Question

How do you find the derivative of $f(t) = - 2{t^2} + 3t - 6$?

Answer 1

Hint: In this question, we need to differentiate the given function with respect to the variable t. Differentiation can be defined as a derivative of an independent variable value and can be used to calculate features in an independent variable. Note that for the given function, we can use the power rule of differentiation $\dfrac{{d\left( {{x^n}} \right)}}{{dx}} = n{x^{n - 1}}$. So find the value of n and simplify using the formula to obtain the derivative of the given function.

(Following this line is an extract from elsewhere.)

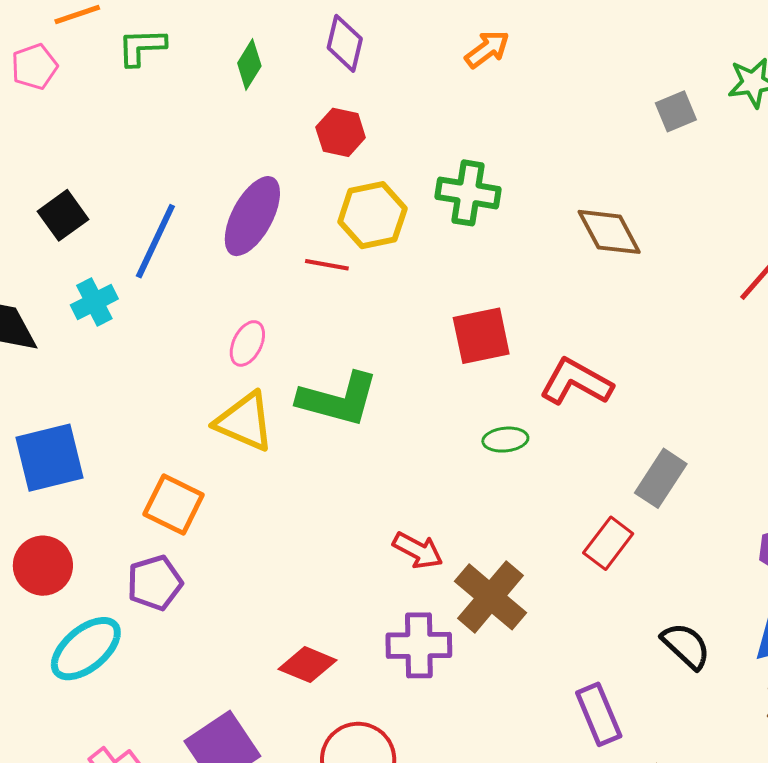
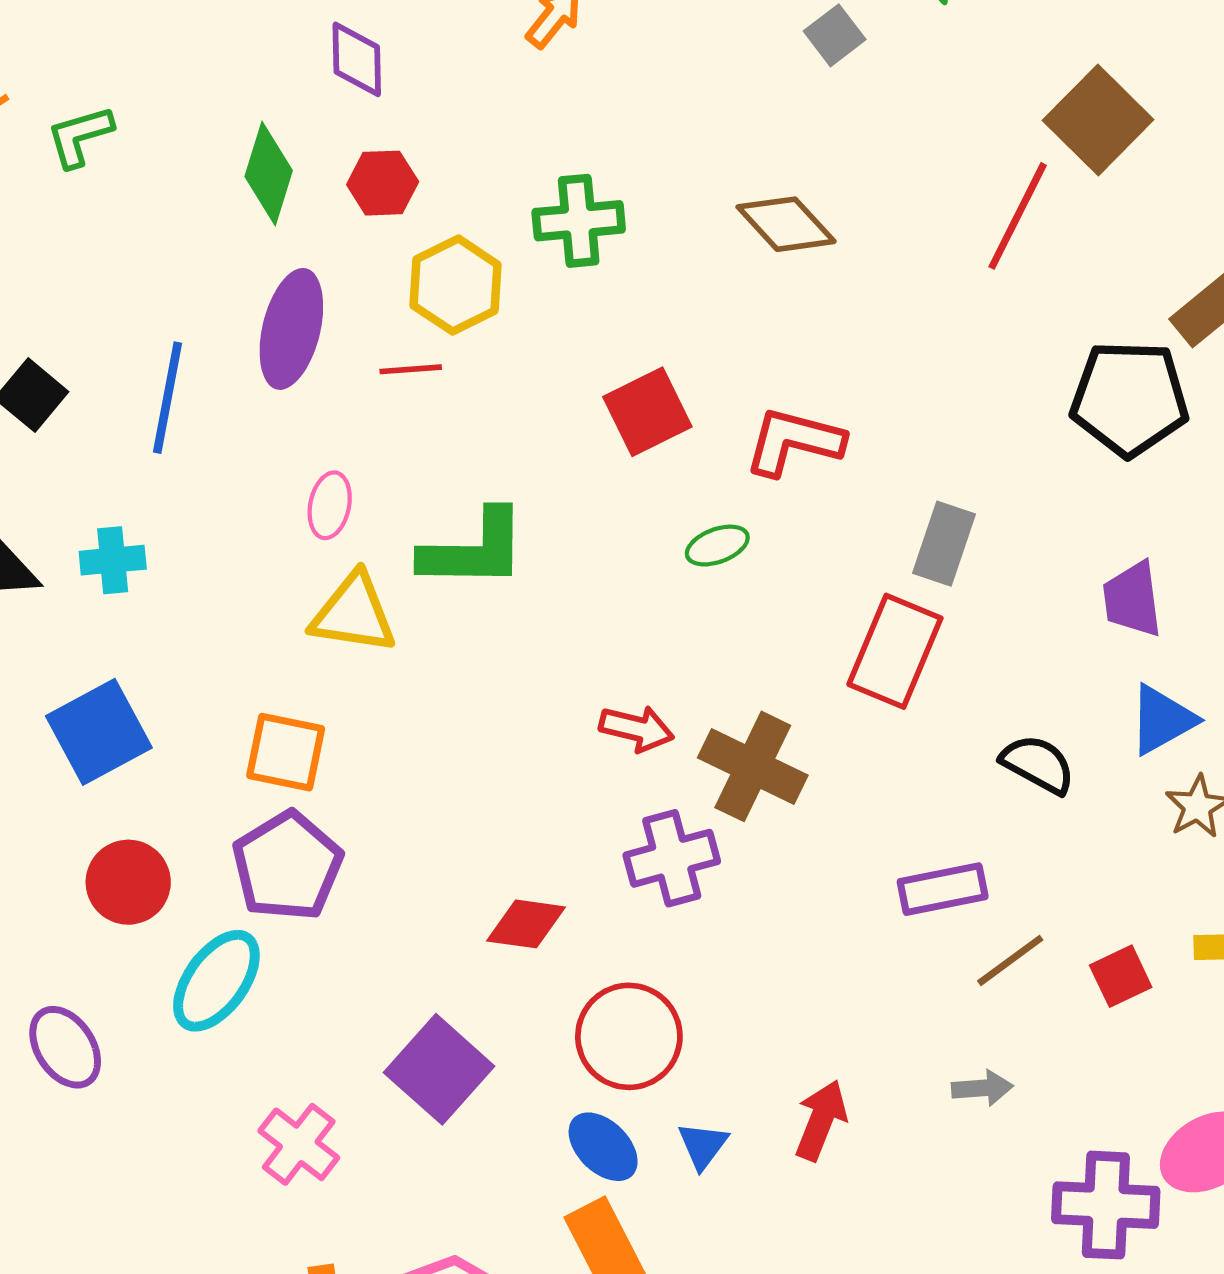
green diamond: (249, 65) -> (269, 173), moved, size x1.4
cyan cross: (94, 302) -> (113, 560), moved, turned 36
red rectangle: (608, 543) -> (895, 651), size x1.5
purple pentagon: (155, 583) -> (287, 866), size x1.4
purple rectangle: (599, 714) -> (943, 889), turned -64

Complete step by step answer:
We have to evaluate the derivative of $f(t) = - 2{t^2} + 3t - 6$ using the power rule of differentiation.
So, to evaluate the derivative, we have to differentiate the function with respect to t.
We will be using the power rule of differentiation to evaluate the derivative of the given function.
So, we have, $f(t) = - 2{t^2} + 3t - 6$.
Differentiating both sides with respect to the variable t, we get,
$ \Rightarrow f'(t) = \dfrac{d}{{dt}}\left( { - 2{t^2} + 3t - 6} \right)$
Now, separating the differentiation of all the terms, we get,
$ \Rightarrow f'(t) = \dfrac{d}{{dt}}\left( { - 2{t^2}} \right) + \dfrac{d}{{dt}}\left( {3t} \right) - \dfrac{d}{{dt}}\left( 6 \right)$
Now, we know that the derivative of the constant term with respect to a variable is zero. Hence, we get,
$ \Rightarrow f'(t) = \dfrac{d}{{dt}}\left( { - 2{t^2}} \right) + \dfrac{d}{{dt}}\left( {3t} \right) - 0$
Now, we take the constants out of the differentiation, we get,
$ \Rightarrow f'(t) = - 2\dfrac{d}{{dt}}\left( {{t^2}} \right) + 3\dfrac{d}{{dt}}\left( t \right)$
Now, using the power rule of differentiation $\dfrac{{d\left( {{x^n}} \right)}}{{dx}} = n{x^{n - 1}}$, we get,
$ \Rightarrow f'(t) = - 2\left( {2t} \right) + 3\left( 1 \right)$
Simplifying the expression, we get,
$ \Rightarrow f'(t) = - 4t + 3$

Note:
The derivative of a constant is always equal to zero and we can take out the coefficients of the terms outside of the differentiation as $\dfrac{{d\left( {k \times f\left( x \right)} \right)}}{{dx}} = k \times \dfrac{{d\left( {f\left( x \right)} \right)}}{{dx}}$. Power rule of differentiation helps us to differentiate such power functions ${x^n}$ with respect to x as $n{x^{n - 1}}$.